Offensichtlich hat es sich inzwischen herumgesprochen, dass am Faschingssonntag in der Evangeliumskirche am Stanigplatz immer ein Orgelkonzert der besonderen Art stattfindet. So lauschten auch heuer rund 100 Besucher den für eine Kirche normalerweise ungewohnten Orgeltönen. Organist Armin Becker, der seit seinem 14. Lebensjahr mit der Orgel beruflich verbunden ist und sich stets bemüht, das klassische Orgel-Repertoire zu erweitern, hatte wieder ein abwechslungsreiches, einstündiges Programm zusammengestellt und gab gleich zu Beginn ein paar Erklärungen zum besseren Verständnis fürs Publikum ab.
Dass am Faschingssonntag vieles anders ist als gewöhnlich, zeigte sich schon daran, dass Becker den „Rausschmeißer in C“ von Ulrich Nehls gleich zu Beginn des Konzerts spielte – ganz im Sinne karnevalesker Verkehrungen, wie der Musiker erläuterte. Es folgten Musikstücke bekannter klassischer Orgelkomponisten wie Georg Friedrich Händels berühmtes „Arrival of the Queen of Sheba“. Vor allem aber brachte Becker an diesem Spätnachmittag Melodien zeitgenössischer Komponisten wie eben Nehls, Becker (Swing G. F. H.), Paul Ayres (Jahrgang 1970, „The Departure of the Queen of Sheba“, angeregt von Händel) sowie Mons Leidvin Takle (Jahrgang 1942, „Blues-Toccata“). Damit hallten auch Themen und Melodien aus dem Pop-Bereich durch die heiligen Hallen, so zum Beispiel „I want to hold your hand“ und „Hey Jude“ von den Beatles, neu arrangiert und umgeschrieben für Orgel von Paul Ayres, meisterhaft interpretiert von Armin Becker.

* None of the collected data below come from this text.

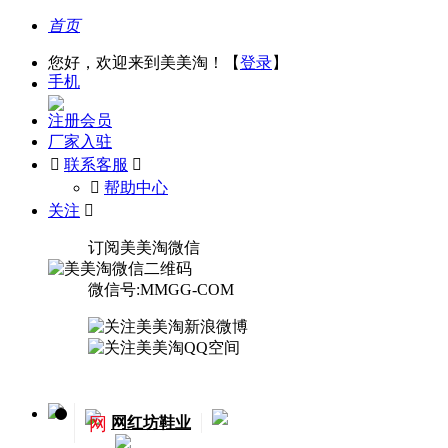
首页
您好，欢迎来到美美淘！【
登录
】
手机
注册会员
厂家入驻

联系客服

󰅃
帮助中心
关注

订阅美美淘微信
微信号:MMGG-COM
网
网红坊鞋业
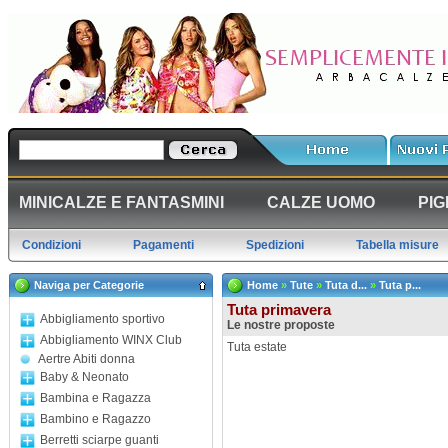
MINICALZE E FANTASMINI
CALZE UOMO
PIG
Condizioni
Pagamenti
Spedizioni
Tabella misure
Naviga per Categorie
Home
»
Tute
»
Tuta d...
»
Tuta p...
Tuta primavera
Abbigliamento sportivo
Le nostre proposte
Abbigliamento WINX Club
Tuta estate
Aertre Abiti donna
Baby & Neonato
Bambina e Ragazza
Bambino e Ragazzo
Berretti sciarpe guanti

Die Konzertbesucher lauschten fasziniert den Klängen und der ein oder andere wiegte schon mal zu „Hey Jude“ den Kopf leise im Takt der Melodie oder wippte dezent mit dem Fuß zu den bekannten Klängen von „I got Rhythm“ von George Gershwin. Armin Becker beendete das Konzert mit den gewaltigen Tönen der „Hymn to Freedom“, ursprünglich von Oscar Peterson komponiert, nun arrangiert vom Norweger Mons Leidvin Takle. Interessant, was man aus diesem Stück so alles machen kann. Und wer das französische Chanson „Oh Champs-Élysées“ von 1970 (mit Joe Dassin) noch kennt, wird in dem Stück immer wieder Anklänge aufblitzen hören!
Da es nach dem offiziellen Ende des Programms teils Standing Ovations für Armin Becker gab, ließ sich dieser nicht lange bitten, sondern legte als Zugabe noch die Orgelbearbeitung des bekannten Liebesliedes „Bésame mucho“ von der mexikanischen Komponistin Consuelo Velázquez (1916–2005) drauf.
Fazit: Das Konzert war wieder klasse und die Besucher spendeten am Schluss fleißig für den Kunstgenuss. Schade nur, und das ist wirklich der einzige kleine Wermutstropfen, dass die Evangeliumskirche trotz der schon fast frühlingshaften Temperaturen draußen immer noch sehr kalt im Inneren ist. Die bereitgelegten Decken waren da doch angenehm nützlich.